(Page images and extracted text)

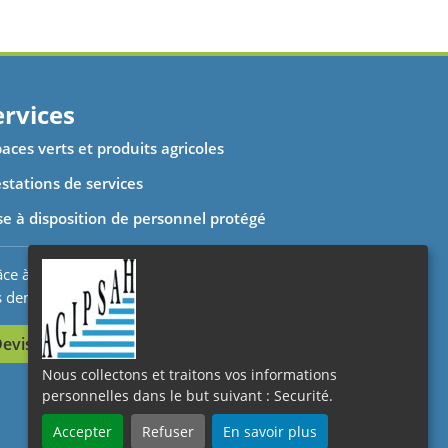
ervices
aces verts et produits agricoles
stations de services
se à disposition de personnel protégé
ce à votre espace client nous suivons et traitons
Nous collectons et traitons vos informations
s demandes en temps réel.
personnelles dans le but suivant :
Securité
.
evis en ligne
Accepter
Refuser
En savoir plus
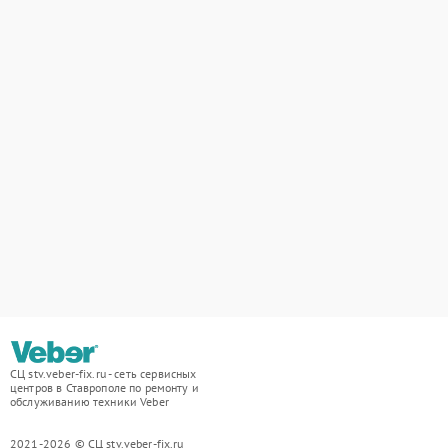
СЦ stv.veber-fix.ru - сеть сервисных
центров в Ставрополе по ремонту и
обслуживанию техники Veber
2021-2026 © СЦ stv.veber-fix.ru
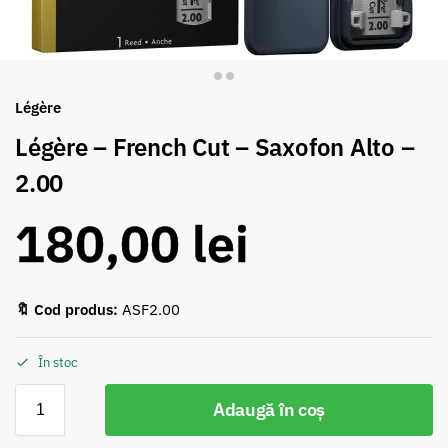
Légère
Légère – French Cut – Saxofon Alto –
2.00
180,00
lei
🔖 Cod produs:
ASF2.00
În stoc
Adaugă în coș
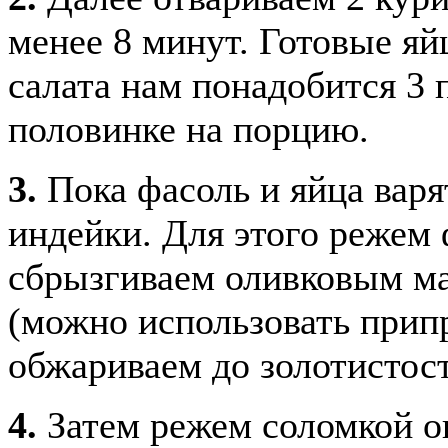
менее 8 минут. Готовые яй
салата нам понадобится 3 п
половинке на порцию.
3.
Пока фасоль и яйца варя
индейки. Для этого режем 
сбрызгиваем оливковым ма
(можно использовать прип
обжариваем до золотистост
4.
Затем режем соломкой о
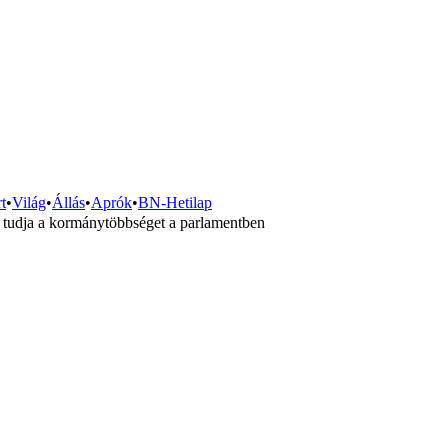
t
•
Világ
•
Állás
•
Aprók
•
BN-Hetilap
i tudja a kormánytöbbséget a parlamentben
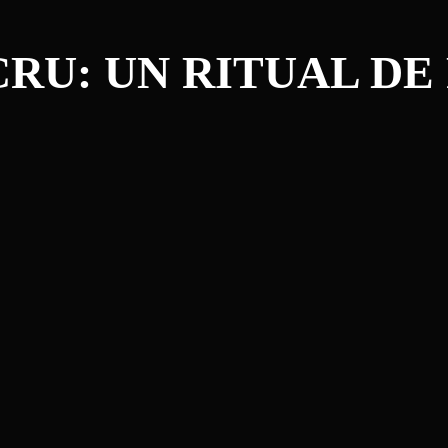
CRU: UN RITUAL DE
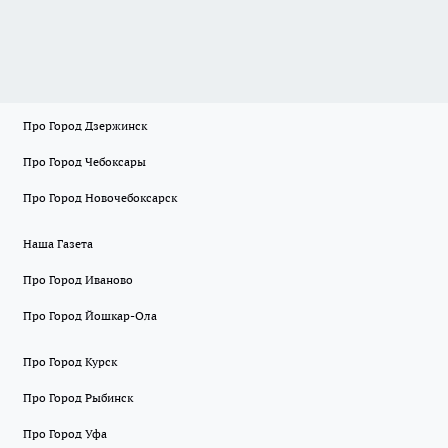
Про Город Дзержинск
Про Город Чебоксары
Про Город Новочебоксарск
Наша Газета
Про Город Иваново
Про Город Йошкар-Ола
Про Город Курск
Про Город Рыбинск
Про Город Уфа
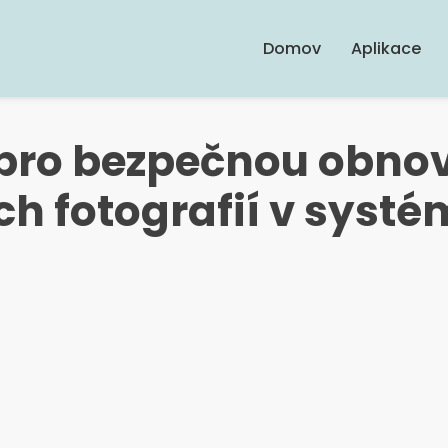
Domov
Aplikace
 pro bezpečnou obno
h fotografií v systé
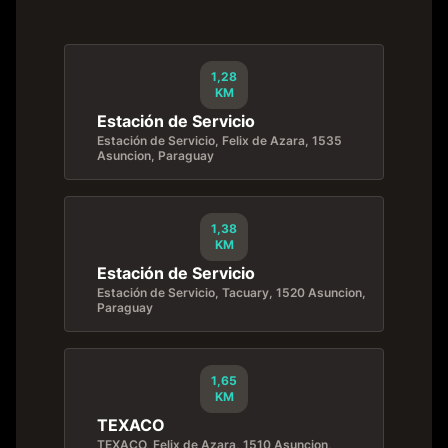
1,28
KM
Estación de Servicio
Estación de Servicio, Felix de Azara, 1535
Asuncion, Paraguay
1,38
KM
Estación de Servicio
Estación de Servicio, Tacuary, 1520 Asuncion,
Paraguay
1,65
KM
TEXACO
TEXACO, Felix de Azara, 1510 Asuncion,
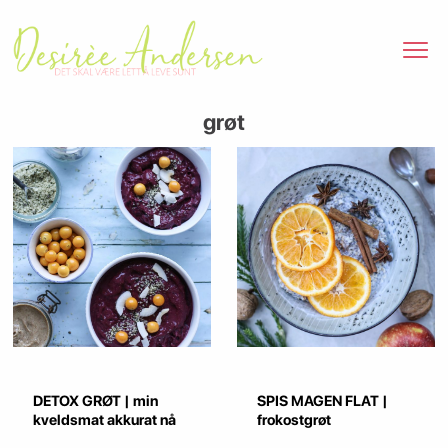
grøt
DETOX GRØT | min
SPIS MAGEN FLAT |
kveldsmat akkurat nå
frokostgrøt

→ **THE TASK**: Going from the line holding "индейки. Для этого режем" to the last line of the data above, reproduce every line exactly, both included, with the pictures omitted.

→ **OUTPUT**:
индейки. Для этого режем 
сбрызгиваем оливковым ма
(можно использовать прип
обжариваем до золотистост
4.
Затем режем соломкой о
t
•
Világ
•
Állás
•
Aprók
•
BN-Hetilap
i tudja a kormánytöbbséget a parlamentben
CRU: UN RITUAL DE
Про Город Дзержинск
Про Город Чебоксары
Про Город Новочебоксарск
Наша Газета
Про Город Иваново
Про Город Йошкар-Ола
Про Город Курск
Про Город Рыбинск
Про Город Уфа
Domov
Aplikace
 pro bezpečnou obno
h fotografií v systé
1,28
KM
Estación de Servicio
Estación de Servicio, Felix de Azara, 1535
Asuncion, Paraguay
1,38
KM
Estación de Servicio
Estación de Servicio, Tacuary, 1520 Asuncion,
Paraguay
1,65
KM
TEXACO
TEXACO, Felix de Azara, 1510 Asuncion,
grøt
DETOX GRØT | min
SPIS MAGEN FLAT |
kveldsmat akkurat nå
frokostgrøt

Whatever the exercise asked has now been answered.